Organisers of the Save Our Bank campaign to keep the Co-operative Bank ethical, which is being led by the Ethical Consumer magazine (itself a cooperative, of course), last week met with the Co-op Group’s chief executive Euan Sutherland. The campaign issued its latest online newsletter last Thursday.

My own view is that, with the capital restructure and the arrival of the hedge funds, the Co-op Bank will be well outside what could legitimately be called a cooperative business so in that sense the moment to ‘save’ it has passed. But nevertheless it is clearly valuable to pressure the bank to retain an ethical approach to the banking business. We need to remember though that (even given recent media attention) its reputation as an ethical bank is currently the Co-op Bank’s USP so it is hardly in the investors’ own interests not to support it, at least with lip-service.

Perhaps the most interesting discussions within the Save Our Bank campaign, I think, are around the possibilities of future re-mutualisation.  I would be delighted to see this, although realistically I think you have to conclude that the prospects are currently very distant.  But this links directly to the issue of suitable cooperative capital instruments for cooperatives, which I have been banging on about endlessly in recent months and which I will seize this moment to mention yet again.

One hedge fund takes the money… as another one arrives

Today’s Financial Times reports that one of the US hedge funds involved in the Co-operative Bank restructure, Aurelius, has already sold almost all its stake in the Bank (don’t get too excited, it’s gone to another hedge fund, Perry Capital).  The cooperative world has frequently talked of the short-termism of the capital markets and here, it would seem, is a text-book example.
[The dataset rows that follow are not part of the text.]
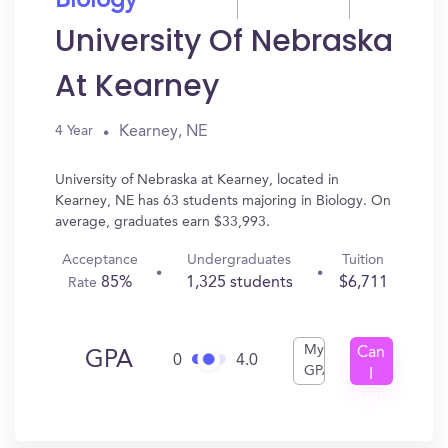
Biology
University Of Nebraska
At Kearney
Kearney, NE
4 Year
University of Nebraska at Kearney, located in
Kearney, NE has 63 students majoring in Biology. On
average, graduates earn $33,993.
Acceptance
Undergraduates
Tuition
85%
1,325 students
$6,711
Rate
My
Can
GPA
0
4.0
GPA
I
Get
In?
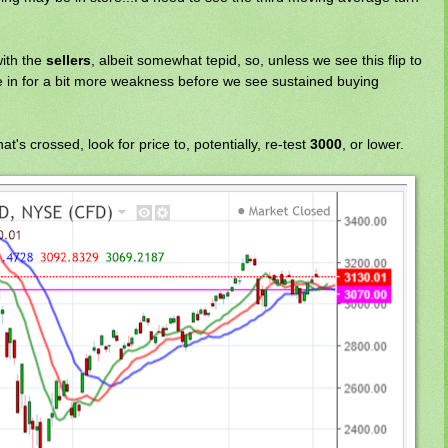
 with the
sellers
, albeit somewhat tepid, so, unless we see this flip to
 in for a bit more weakness before we see sustained buying
 that's crossed, look for price to, potentially, re-test
3000
, or lower.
The FT dedicates a whole page to the recent story of the Bank and the Co-operative Group, a generally very fair feature which assesses what has been happening and why.  The paper also reminders its readers of recent difficulties among other cooperatives, including (as I’ve reported here) Rabobank.  FT journalist Patrick Jenkins quotes a Moody’s analyst Carola Schuler who puts current problems at cooperatives down to two core causes, corporate governance and capital allocation.

Actually, I think, Moody’s analysis is absolutely right.  The FT doesn’t go on to add (but I will) that both issues have already been identified as key issues in the International Co-operative Alliance’s current strategic work agenda.